Think first Article 32 of the Constitution, which states that "nobody can be forced to a particular health treatment under the provisions of law" and that "the law can in no case violate the limits imposed by respect for the person human. " This constitutional provision for all citizens constitute what lawyers call a "perfect law" means that applications do not need laws to be exercised.
Similarly, Article. 13 of the Constitution states that "personal freedom is inviolable", strengthening the recognition freedom and independence of the individual in his personal choices.

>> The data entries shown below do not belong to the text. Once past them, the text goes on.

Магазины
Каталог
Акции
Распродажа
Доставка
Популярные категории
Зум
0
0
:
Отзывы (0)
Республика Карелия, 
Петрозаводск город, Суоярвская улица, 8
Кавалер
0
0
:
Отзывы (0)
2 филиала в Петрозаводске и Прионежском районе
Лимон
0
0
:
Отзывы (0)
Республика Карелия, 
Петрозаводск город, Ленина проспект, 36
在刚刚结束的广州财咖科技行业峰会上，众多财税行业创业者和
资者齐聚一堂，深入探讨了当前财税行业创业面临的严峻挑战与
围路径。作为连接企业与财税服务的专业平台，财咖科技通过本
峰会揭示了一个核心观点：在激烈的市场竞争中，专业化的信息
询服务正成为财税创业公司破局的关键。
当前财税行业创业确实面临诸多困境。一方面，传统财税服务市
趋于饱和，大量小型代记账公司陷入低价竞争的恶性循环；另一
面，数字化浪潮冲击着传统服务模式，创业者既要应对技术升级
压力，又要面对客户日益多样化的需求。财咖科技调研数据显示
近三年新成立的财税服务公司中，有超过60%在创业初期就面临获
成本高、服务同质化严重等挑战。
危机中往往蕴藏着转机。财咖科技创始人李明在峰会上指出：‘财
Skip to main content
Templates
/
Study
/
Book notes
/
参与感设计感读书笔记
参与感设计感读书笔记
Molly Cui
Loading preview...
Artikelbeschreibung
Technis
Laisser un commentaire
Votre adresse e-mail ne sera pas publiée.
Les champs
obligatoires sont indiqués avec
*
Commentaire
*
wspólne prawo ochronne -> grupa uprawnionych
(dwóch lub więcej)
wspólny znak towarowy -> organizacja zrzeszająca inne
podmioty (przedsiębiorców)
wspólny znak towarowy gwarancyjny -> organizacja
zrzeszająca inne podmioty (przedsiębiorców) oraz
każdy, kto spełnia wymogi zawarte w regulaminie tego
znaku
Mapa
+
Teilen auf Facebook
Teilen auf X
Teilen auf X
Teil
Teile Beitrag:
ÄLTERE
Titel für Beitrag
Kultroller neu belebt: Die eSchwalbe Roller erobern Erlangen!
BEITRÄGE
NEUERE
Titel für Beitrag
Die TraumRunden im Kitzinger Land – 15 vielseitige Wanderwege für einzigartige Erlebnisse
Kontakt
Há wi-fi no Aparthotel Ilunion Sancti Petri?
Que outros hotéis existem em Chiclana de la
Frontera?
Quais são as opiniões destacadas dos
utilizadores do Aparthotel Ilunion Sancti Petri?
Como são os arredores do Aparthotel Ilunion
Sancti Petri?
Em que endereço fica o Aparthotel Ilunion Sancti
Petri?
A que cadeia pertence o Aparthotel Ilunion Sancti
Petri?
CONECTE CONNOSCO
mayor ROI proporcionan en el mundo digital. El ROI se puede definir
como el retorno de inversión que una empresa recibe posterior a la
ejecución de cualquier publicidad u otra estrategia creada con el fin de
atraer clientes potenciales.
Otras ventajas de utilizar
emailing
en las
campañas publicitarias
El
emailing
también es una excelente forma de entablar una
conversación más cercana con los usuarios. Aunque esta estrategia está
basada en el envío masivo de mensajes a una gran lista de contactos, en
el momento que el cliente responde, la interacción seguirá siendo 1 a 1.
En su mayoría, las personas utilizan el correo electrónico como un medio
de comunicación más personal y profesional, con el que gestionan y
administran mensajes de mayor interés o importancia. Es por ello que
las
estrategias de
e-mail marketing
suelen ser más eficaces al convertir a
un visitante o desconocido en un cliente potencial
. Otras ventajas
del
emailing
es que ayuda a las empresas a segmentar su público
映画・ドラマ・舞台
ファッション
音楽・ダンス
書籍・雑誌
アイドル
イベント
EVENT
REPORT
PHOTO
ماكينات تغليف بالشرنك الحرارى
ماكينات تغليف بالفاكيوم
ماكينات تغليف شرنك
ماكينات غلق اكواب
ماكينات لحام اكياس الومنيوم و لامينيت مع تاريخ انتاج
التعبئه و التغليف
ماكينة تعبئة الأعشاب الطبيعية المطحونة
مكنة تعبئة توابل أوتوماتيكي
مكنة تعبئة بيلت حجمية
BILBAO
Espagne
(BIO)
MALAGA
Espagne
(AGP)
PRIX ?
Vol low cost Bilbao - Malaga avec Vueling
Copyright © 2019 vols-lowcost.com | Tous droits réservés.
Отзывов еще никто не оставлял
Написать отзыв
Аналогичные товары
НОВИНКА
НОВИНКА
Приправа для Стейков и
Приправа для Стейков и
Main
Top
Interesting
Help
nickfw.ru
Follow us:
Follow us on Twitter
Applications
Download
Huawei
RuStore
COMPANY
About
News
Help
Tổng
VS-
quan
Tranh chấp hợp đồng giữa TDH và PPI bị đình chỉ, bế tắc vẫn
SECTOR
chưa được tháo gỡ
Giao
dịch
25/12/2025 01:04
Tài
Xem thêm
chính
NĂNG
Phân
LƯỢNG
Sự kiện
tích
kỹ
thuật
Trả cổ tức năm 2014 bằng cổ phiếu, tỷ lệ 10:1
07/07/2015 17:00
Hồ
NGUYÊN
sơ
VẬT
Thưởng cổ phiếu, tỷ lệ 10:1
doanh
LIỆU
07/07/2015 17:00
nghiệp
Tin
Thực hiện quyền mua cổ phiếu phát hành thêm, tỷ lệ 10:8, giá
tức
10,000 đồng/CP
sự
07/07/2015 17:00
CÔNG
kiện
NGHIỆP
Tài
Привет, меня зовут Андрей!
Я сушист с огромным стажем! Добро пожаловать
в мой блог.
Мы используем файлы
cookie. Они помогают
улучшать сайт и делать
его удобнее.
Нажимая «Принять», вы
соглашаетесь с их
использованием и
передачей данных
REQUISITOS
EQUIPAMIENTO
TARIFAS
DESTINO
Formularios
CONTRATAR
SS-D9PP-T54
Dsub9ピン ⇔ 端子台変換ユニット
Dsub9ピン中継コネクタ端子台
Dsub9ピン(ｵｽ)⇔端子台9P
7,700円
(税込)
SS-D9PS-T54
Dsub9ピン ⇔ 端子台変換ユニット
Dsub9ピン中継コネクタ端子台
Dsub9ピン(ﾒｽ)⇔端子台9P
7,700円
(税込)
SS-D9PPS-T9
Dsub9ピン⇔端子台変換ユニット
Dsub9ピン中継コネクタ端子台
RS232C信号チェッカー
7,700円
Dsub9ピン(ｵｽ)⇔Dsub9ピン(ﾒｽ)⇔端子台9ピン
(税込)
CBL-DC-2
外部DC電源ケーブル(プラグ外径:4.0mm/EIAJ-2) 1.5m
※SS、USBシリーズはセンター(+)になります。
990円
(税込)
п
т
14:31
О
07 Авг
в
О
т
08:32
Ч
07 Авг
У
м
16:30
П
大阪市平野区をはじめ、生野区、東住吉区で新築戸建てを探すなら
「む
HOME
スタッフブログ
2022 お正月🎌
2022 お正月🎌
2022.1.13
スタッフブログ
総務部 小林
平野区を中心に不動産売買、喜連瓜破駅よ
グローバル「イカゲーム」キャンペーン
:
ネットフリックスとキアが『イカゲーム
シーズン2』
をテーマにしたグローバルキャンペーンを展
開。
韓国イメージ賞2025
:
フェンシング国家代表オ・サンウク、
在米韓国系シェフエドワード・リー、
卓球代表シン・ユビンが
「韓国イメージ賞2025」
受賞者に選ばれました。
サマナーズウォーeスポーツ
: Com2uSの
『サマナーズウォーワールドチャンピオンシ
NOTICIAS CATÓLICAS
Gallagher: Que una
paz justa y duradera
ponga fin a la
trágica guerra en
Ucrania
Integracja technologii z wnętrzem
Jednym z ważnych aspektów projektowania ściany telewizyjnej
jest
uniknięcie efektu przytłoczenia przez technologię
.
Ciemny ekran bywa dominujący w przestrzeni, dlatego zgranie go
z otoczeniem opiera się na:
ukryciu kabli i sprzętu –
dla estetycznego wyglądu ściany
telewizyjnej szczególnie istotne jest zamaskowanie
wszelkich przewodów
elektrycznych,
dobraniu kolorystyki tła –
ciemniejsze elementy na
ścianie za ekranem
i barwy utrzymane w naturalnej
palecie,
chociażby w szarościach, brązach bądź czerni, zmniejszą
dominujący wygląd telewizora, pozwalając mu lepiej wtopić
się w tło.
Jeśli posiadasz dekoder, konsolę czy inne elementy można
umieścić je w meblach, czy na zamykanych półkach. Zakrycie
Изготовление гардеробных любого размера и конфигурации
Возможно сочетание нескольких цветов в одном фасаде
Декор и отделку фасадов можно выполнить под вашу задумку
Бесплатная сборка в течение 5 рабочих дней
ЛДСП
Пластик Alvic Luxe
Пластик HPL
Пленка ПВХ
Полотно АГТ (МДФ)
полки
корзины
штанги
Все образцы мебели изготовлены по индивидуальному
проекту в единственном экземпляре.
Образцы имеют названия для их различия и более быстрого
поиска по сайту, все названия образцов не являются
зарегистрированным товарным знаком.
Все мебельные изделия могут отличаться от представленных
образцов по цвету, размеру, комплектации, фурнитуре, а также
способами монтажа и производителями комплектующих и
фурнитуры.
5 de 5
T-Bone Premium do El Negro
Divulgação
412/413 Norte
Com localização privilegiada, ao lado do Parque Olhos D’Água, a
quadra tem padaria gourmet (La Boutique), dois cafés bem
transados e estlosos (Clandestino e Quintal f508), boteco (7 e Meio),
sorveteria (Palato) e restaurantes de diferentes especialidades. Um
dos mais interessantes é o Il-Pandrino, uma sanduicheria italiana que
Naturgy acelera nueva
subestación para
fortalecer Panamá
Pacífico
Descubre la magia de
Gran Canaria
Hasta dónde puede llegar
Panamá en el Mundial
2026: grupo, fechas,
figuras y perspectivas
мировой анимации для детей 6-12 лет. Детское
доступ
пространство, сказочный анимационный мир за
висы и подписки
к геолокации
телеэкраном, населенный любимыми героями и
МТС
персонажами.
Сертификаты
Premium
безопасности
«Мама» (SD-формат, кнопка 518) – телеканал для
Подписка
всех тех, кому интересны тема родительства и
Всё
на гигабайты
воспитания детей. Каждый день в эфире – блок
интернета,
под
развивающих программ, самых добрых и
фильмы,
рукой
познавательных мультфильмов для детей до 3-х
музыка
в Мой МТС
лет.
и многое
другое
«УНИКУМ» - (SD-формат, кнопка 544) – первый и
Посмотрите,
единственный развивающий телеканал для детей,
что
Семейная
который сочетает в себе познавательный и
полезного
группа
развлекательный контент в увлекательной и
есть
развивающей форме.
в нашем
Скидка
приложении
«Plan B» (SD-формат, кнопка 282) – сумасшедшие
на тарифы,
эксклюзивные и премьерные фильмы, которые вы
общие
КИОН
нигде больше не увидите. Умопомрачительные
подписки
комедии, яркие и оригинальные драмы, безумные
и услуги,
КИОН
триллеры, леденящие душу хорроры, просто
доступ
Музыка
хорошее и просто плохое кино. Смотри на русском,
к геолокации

However, the problem arises - as demonstrated by the dramatic story of Eluana - in cases where for various reasons, the patient loses the ability to express their will to refuse certain treatments.
In those cases, however, regard the Charter of Fundamental Rights, under which the free and informed consent of the patient when the doctor is regarded as a fundamental right of citizen rights relating to the integrity of the person (Title 1, Dignity, Art. 3 Right to personal integrity) and the Convention on Human Rights and Biomedicine Oviedo of 1977, ratified by Law 145/2001, which stipulates in Article. 9 that "the previously expressed wishes about medical intervention by a patient who, at surgery, is unable to express their will, will be taken into consideration."
The new code of medical ethics adopted by the National Federation of Physicians and dentists, in addition, after noting that Article. 16 that "the physician must refrain obstinacy in diagnostic and therapeutic treatments from which we can not wait for a health benefit of the sick ...", art. 35 stipulates that "the physician should not take therapeutic activity without your consent and explicit informed patient ... In any case, in the presence of a documented refusal of a competent person who the physician should desist from acts of healing, there can be no medical treatment against the wishes of the person. "
also art. 38 states that" the physician must follow ... at the freely expressed will of the person to heal. The doctor, if the patient is unable to express their wishes must be taken into account in their choices, as previously indicated by the same in a certain and documented. "
Finally, it is worth mentioning the recent decisions of the Court of n.21748 Cassation, the Court of Appeal of Milan No. 88 of 2008 and 334 of the Constitutional Court of 2008, its just for Englaro. The Court of Cassation, in particular, has attached great importance to the patient's wishes, saying that the legal representative acting in the interest of the incapacitated person and, once satisfied that the condition of vegetative state is irreversible, it must carry out the will could deducted from his personality, his lifestyle, its inclinations, its values \u200b\u200band its ethical beliefs, religious, cultural and philosophical.
I would say that there is sufficient basis in law and in law to inform and shape an ad hoc law also for our country. What is certain is that the City Council of Florence did not no forced or early legislator, has only established a registry for citizens wishing to use it with modesty and respect for the laws and rights.
By now, however, we have the paradox that a large part of Italian citizens and politicians that represent them think that what "I do not want to me" (fear, political thought, religious reasons) will not even need all others. And if they wanted instead, to prevent certain choices are transformed into crime! In short, if this effort continues, I'll find myself not believing in the afterlife for a penalty or policemen in the house?